Recent Interviews

I’ve been featured on a couple author blogs this past month. First up is Tim Gurung, author of Old Men Don’t Cry: A Hong Kong Tale of Sorrow:

But I doubt e-books will ever replace physical books. There’s something satisfying of not only holding a physical book in your hands but having a full bookshelf in your house.

Check out the rest here.

Also, Susan Blumberg-Kason, author of Good Chinese Wife: A Love Affair with China Gone Wrong has featured me as her Author of the Month for April, 2016!

Someone once told me that no one would read my book unless they’d lived in China.

That’s absurd. It’s like saying that nobody would read A Confederacy of Dunces unless they’d lived in 1960s New Orleans.

Read the rest here.

Big thanks to these great writers for interviewing me. If you’re a writer and you’d like me to interview you, get in touch! You can check out all the interviews I’ve conducted so far here.

Book Passage of the Week (3/19/2016) – World Gone By, Dennis Lehane

I recently finished World Gone By. It’s the third book in the Coughlin Trilogy that begins with The Given Day.

I loved The Given Day and Live by Night. This one? I didn’t enjoy it as much as the others. World Gone By is much shorter than the other two books. Things are smaller scale, more like wrapping up the loose ends than telling a full story from beginning to end.
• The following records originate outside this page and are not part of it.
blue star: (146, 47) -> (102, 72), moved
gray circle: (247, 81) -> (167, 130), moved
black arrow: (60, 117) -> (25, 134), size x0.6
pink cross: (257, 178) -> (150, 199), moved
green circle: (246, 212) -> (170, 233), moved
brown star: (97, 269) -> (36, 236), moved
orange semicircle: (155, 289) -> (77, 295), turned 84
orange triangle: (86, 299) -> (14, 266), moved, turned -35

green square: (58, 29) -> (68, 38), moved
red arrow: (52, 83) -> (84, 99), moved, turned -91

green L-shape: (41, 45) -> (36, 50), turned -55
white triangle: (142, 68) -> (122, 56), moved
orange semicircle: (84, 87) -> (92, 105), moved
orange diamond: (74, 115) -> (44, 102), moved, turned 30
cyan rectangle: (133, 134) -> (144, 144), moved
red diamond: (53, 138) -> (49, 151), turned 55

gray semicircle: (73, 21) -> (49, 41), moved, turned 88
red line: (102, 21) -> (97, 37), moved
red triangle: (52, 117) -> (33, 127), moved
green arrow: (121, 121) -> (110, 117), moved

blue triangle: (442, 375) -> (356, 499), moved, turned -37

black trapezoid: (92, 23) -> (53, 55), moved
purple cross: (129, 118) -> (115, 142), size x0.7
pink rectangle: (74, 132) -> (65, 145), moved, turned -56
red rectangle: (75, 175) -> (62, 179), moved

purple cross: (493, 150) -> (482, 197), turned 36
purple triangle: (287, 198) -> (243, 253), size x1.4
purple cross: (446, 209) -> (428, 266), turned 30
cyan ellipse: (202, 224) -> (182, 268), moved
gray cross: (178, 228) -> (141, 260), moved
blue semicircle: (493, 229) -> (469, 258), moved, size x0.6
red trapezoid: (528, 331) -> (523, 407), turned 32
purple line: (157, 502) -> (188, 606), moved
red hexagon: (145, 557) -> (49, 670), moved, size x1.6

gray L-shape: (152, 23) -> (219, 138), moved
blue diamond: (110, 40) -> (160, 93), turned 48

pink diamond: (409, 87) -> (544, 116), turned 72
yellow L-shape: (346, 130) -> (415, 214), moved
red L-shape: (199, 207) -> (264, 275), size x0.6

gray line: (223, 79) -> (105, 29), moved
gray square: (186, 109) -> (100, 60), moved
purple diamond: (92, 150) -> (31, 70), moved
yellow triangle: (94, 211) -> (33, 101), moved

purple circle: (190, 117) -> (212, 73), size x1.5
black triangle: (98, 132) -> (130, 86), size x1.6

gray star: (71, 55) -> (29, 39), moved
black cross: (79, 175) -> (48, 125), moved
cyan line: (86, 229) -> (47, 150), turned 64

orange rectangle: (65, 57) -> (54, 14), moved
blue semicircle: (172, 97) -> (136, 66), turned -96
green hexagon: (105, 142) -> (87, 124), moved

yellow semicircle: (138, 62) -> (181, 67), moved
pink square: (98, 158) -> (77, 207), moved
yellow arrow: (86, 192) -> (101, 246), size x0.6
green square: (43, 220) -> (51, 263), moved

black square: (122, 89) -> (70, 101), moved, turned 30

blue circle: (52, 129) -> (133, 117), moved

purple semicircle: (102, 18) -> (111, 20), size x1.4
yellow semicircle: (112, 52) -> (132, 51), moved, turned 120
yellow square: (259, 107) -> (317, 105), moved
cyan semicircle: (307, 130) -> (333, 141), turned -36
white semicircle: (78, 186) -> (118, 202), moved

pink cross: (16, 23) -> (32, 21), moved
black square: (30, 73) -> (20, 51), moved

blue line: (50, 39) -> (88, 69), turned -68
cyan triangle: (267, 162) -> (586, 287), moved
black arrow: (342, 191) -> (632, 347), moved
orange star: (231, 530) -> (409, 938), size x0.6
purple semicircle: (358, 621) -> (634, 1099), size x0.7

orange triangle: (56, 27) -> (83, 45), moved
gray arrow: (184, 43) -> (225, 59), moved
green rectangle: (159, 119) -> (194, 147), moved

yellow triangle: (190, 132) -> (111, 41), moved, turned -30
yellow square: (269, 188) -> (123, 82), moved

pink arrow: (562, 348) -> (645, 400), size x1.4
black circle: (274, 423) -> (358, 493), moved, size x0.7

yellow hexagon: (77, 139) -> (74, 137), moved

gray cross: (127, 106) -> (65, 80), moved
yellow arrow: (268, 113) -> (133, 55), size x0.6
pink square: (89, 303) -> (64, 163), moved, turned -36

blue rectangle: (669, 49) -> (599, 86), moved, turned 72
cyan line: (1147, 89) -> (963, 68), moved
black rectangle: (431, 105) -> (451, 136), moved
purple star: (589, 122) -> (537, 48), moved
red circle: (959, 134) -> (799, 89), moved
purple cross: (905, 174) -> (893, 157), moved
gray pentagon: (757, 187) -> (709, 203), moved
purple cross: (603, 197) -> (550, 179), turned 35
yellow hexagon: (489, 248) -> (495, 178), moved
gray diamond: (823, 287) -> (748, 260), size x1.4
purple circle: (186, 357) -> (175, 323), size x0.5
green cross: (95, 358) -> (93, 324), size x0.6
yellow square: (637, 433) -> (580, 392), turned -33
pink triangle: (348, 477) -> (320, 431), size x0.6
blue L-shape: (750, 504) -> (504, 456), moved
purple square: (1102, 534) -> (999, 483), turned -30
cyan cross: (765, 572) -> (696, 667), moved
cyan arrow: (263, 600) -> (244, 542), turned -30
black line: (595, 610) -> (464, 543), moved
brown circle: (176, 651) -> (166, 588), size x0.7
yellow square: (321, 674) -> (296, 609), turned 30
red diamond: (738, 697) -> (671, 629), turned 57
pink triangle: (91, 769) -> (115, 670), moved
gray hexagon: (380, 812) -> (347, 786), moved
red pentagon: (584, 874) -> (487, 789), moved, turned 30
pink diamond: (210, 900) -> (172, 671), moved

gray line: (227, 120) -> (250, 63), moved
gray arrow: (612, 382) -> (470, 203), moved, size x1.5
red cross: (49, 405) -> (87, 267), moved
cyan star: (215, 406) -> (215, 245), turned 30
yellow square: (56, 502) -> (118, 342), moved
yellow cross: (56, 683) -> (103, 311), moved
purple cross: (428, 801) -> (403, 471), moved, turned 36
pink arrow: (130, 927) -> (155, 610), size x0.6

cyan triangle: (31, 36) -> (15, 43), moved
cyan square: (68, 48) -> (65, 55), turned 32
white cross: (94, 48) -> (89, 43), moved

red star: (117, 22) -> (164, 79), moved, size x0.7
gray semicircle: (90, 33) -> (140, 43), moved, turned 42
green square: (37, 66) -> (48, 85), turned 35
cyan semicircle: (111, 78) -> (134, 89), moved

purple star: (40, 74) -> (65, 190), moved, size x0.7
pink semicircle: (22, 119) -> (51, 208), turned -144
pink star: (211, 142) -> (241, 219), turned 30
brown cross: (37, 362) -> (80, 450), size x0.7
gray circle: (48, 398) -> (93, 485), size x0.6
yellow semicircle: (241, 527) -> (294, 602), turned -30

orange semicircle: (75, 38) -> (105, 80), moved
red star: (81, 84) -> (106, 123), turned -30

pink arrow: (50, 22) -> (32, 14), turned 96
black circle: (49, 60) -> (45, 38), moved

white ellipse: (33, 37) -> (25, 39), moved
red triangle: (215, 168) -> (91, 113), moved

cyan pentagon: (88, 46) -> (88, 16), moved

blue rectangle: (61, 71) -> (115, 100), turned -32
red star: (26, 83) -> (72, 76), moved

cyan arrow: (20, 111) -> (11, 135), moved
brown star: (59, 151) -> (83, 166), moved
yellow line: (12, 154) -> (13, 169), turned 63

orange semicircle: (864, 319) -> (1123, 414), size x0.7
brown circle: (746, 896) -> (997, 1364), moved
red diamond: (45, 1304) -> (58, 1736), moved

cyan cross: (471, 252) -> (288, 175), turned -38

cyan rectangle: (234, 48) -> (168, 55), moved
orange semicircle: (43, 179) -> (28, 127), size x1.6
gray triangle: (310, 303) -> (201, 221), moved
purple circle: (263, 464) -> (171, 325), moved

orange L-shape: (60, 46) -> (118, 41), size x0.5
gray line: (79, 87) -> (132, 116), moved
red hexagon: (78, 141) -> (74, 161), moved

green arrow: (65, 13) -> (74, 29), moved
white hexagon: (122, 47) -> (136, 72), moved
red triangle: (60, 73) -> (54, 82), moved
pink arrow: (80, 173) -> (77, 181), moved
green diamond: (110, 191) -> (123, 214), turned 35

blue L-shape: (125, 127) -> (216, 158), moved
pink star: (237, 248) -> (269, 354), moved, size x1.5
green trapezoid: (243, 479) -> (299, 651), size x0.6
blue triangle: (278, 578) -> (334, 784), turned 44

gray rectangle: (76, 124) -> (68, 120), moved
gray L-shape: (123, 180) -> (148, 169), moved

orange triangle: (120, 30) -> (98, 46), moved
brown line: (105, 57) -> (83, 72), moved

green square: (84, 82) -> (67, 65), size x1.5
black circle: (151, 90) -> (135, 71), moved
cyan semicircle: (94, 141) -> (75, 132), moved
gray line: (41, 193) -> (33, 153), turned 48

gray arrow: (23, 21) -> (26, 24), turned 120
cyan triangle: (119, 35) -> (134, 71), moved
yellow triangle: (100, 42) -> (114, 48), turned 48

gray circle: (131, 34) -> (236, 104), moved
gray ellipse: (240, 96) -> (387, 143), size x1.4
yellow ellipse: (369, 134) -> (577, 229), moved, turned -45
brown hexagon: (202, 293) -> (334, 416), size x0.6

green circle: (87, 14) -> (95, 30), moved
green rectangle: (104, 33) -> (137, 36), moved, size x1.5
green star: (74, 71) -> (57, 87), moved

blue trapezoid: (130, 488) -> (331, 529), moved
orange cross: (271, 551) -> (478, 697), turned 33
It’s Dennis Lehane, so there’s going to be some good prose. Here’s a couple passages I really liked:

He only saw Montooth’s face in the muzzle flash, it appeared out of the darkness like something disconnected from the man’s body, like a death mask in a fun house, and then the windshield spiderwebbed.

And this, which might spoil Live by Night:

The light took flight from his wife’s eyes. He watched her cross whatever transom led to whatever world or void lay beyond this one. In the final thirty seconds of her life, her eyelids fluttered nine times. And then never again.

And you know what? Fuck it, here’s one more:

[Joe] waited for others to come. He hoped they would. He hoped there was more to this than a dark night, an empty beach, and waves that never quite reached the shore.

If you’re going to read World Gone By, you’re better off starting with either The Given Day or Live by NightLive by Night is more essential since both it and World Gone By have the same main character.

Check out my short story, ‘A Long Fall’, now available for free!

A Long Fall, published in the autumn 2015 issue of The Colored Lens, is now available to read for free: http://thecoloredlens.com/?p=39573

Set in the near future, when Patricia’s husband dies in a freak accident, she uses her life savings to have a clone grown. But when the clone begins to fall apart, she has to deal with losing him all over again.
Big thanks to the editorial team at The Colored Lens!

Book Passage of the Week (2/28/2016) – from The Alchemist

The Alchemist is one of my favorite books. I read it my senior year of college, right after France decided they didn’t want me as a teacher and a few months before China did.

I’ve read it several times since then. I underlined a lot of passages, took a lot of notes. What you see below is just one of many:

“Well, why don’t you go to Mecca now?” asked the boy.

“Because it’s the thought of Mecca that keeps me alive. That’s what helps me face these days that are all the same, these mute crystals on the shelves, and lunch and dinner at that same horrible café. I’m afraid that if my dream is realized, I’ll have no reason to go on living.

“You dream about your sheep and the Pyramids, but you’re different from me, because you want to realize your dreams. I just want to dream about Mecca. I’ve already imagined it a thousand times crossing the desert, arriving at the Plaza of the Sacred Stone, the seven times I walk around it before allowing myself to touch it. I’ve already imagined the people who would be at my side, and those in front of me, and the conversations and prayers we would share. But I’m afraid that it would all be a disappointment, so I prefer just to dream about it.”

The plot of The Alchemist borrows from the folk tale “The Man Who Became Rich Again Through a Dream“, which itself has many variations throughout the world, such as Pedlar of Swaffham.

And the passage above reminds me of the following exchange from Collateral, a very underrated movie:

Vincent: Look in the mirror. Paper towels, clean cab. Limo company some day. How much you got saved?

Max: That ain’t any of your business.

Vincent: Someday? Someday my dream will come? One night you will wake up and discover it never happened. It’s all turned around on you. It never will. Suddenly you are old. Didn’t happen, and it never will, because you were never going to do it anyway. You’ll push it into memory and then zone out in your barco lounger, being hypnotized by daytime TV for the rest of your life. Don’t you talk to me about murder. All it ever took was a down payment on a Lincoln town car. That girl, you can’t even call that girl. What the fuck are you still doing driving a cab?

Guy gets on the subway and dies. Think anybody’ll notice?